Categories: Hukum

Pisah Tempat Tinggal Enam Bulan: Indikator Materiil atau Syarat Formil??? Analisis atas Rumusan Hukum Kamar Agama dalam SEMA No.3/2023

Kedudukan Rumusan Hukum Kamar Agama sebagai Sumber Hukum Yudisial

Rumusan Hukum Kamar Agama sebagaimana tercantum dalam SEMA Nomor 3 Tahun 2023 tidak dapat disamakan dengan norma hukum positif (positive law) yang memiliki daya ikat umum (erga omnes). Rumusan tersebut lebih tepat dipahami sebagai pedoman internal bagi para hakim guna menjaga konsistensi penerapan hukum serta keseragaman interpretasi di lingkungan peradilan agama. Dengan demikian, karakter hukumnya bersifat interpretatif-normatif, bukan preskriptif-legislatif.

Konsekuensinya, ketentuan “berpisah tempat tinggal paling singkat enam bulan” sepatutnya ditafsirkan sebagai indikator substantif dalam pembuktian—bukan sebagai syarat formil sebagaimana diatur dalam Pasal 118 HIR.

 

Distingsi antara Syarat Formil Gugatan dan Unsur Materiil Alasan Perceraian

Secara teoretis, perlu dibedakan antara:

Syarat formil gugatan, yakni prasyarat agar suatu gugatan dapat diterima untuk diperiksa (receivability of claim), dan

Syarat materiil, yaitu hal-hal yang menentukan apakah dalil dalam gugatan tersebut terbukti dan dapat dikabulkan (merit of claim).

Dalam perkara perceraian, Pasal 39 ayat (2) Undang-Undang Nomor 1 Tahun 1974 juncto Pasal 19 huruf f PP Nomor 9 Tahun 1975 menyebut bahwa perceraian dapat terjadi karena adanya “pertengkaran dan perselisihan terus-menerus sehingga tidak ada harapan untuk hidup rukun kembali.” Rumusan hukum kamar hanya memberikan penjabaran empiris terhadap unsur tersebut melalui parameter “pisah tempat tinggal selama enam bulan.”

Dengan demikian, unsur enam bulan berfungsi sebagai tolok ukur kuantitatif untuk menilai intensitas konflik, bukan sebagai prasyarat legal formal untuk mengajukan gugatan. Apabila tidak terbukti, akibatnya bukan gugatan menjadi prematur, melainkan dalil perceraian dinilai tidak terbukti secara materiil.

 

Konsep Gugatan Prematur dalam Hukum Acara Perdata

Dalam hukum acara perdata, istilah gugatan prematur mengacu pada situasi di mana suatu gugatan diajukan sebelum terpenuhinya syarat hukum yang menjadi dasar lahirnya hak gugat (recht van actie), sehingga hakim menyatakannya tidak dapat diterima (niet ontvankelijk verklaard). Ciri utama prematuritas adalah sifatnya yang formil-prosedural.

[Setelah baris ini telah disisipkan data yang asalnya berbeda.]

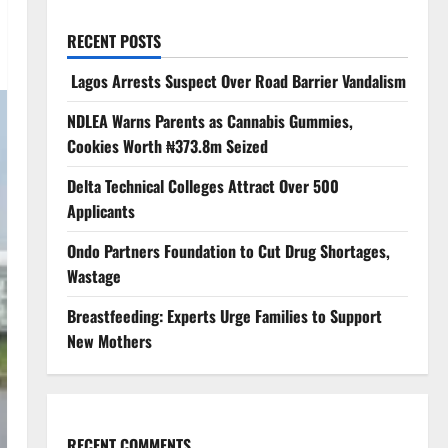
RECENT POSTS
Lagos Arrests Suspect Over Road Barrier Vandalism
NDLEA Warns Parents as Cannabis Gummies,
Cookies Worth ₦373.8m Seized
Delta Technical Colleges Attract Over 500
Applicants
Ondo Partners Foundation to Cut Drug Shortages,
Wastage
Breastfeeding: Experts Urge Families to Support
New Mothers
RECENT COMMENTS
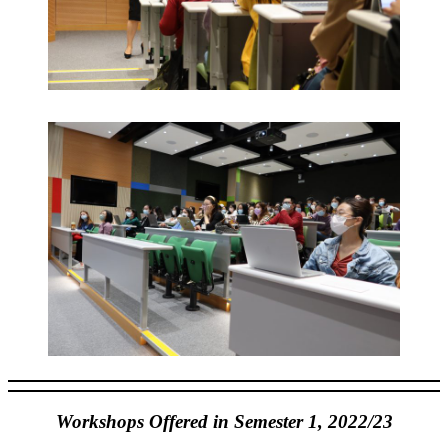
Workshops Offered in Semester 1, 2022/23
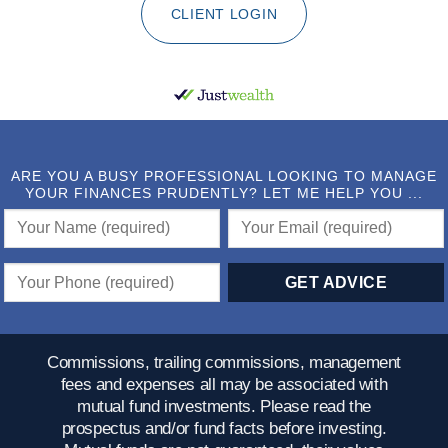
CLIENT LOGIN
ARE YOU A BUSY PROFESSIONAL LOOKING TO MANAGE
YOUR FINANCES PRUDENTLY? LET ME HELP YOU ...
Commissions, trailing commissions, management
fees and expenses all may be associated with
mutual fund investments. Please read the
prospectus and/or fund facts before investing.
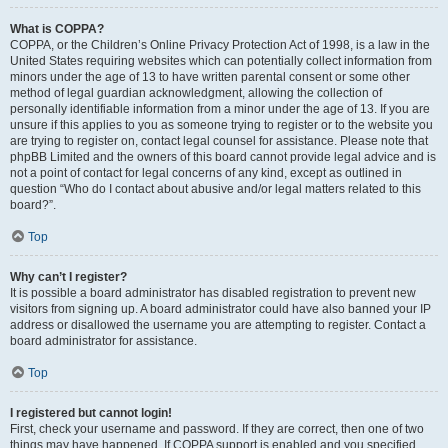
What is COPPA?
COPPA, or the Children’s Online Privacy Protection Act of 1998, is a law in the
United States requiring websites which can potentially collect information from
minors under the age of 13 to have written parental consent or some other
method of legal guardian acknowledgment, allowing the collection of
personally identifiable information from a minor under the age of 13. If you are
unsure if this applies to you as someone trying to register or to the website you
are trying to register on, contact legal counsel for assistance. Please note that
phpBB Limited and the owners of this board cannot provide legal advice and is
not a point of contact for legal concerns of any kind, except as outlined in
question “Who do I contact about abusive and/or legal matters related to this
board?”.
Top
Why can’t I register?
It is possible a board administrator has disabled registration to prevent new
visitors from signing up. A board administrator could have also banned your IP
address or disallowed the username you are attempting to register. Contact a
board administrator for assistance.
Top
I registered but cannot login!
First, check your username and password. If they are correct, then one of two
things may have happened. If COPPA support is enabled and you specified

Kualifikasi demikian hanya dapat diberlakukan apabila:

1. Ada ketentuan undang-undang yang secara tegas mengatur tenggang waktu atau tahapan tertentu sebelum gugatan dapat diajukan; dan

2. Hak gugat belum lahir secara hukum atau belum dapat dilaksanakan secara yuridis.

Dalam konteks perceraian, hak untuk mengajukan gugatan lahir ketika terdapat alasan perceraian sebagaimana diatur dalam peraturan perundang-undangan, bukan karena lamanya pisah tempat tinggal. Oleh karena itu, tidak ada dasar hukum untuk menilai gugatan perceraian sebagai prematur hanya karena belum mencapai masa enam bulan tersebut.

 

Konsekuensi Yuridis terhadap Pemeriksaan dan Putusan

Apabila dalam pemeriksaan perkara ditemukan fakta bahwa para pihak memang berselisih, tetapi belum mencapai indikator objektif “pisah tempat tinggal selama enam bulan,” hakim dapat menilai bahwa unsur keretakan rumah tangga belum terpenuhi secara materiil, sehingga gugatan ditolak, bukan tidak diterima.

Sebaliknya, apabila terungkap adanya kekerasan dalam rumah tangga (KDRT), maka indikator waktu tersebut tidak relevan, karena keretakan rumah tangga telah mencapai tingkat irreversible breakdown. Dalam kondisi ini, demi asas keadilan substantif dan perlindungan korban, hakim berwenang untuk mengabulkan gugatan tanpa mempertimbangkan batas waktu enam bulan.

 

Kesimpulan Yuridis

1. Unsur pisah tempat tinggal selama enam bulan dalam Rumusan Hukum Kamar Agama bukan merupakan syarat formil, melainkan indikator materiil pembuktian terhadap alasan “perselisihan terus-menerus.”

2. Gugatan yang diajukan sebelum terpenuhinya unsur waktu tersebut tidak dapat dianggap prematur, karena hak gugat sudah timbul sejak adanya perselisihan yang menghilangkan keharmonisan rumah tangga.

3. Akibat hukumnya, gugatan demikian tidak dinyatakan tidak dapat diterima, melainkan ditolak bila dalil perceraian tidak terbukti secara materiil.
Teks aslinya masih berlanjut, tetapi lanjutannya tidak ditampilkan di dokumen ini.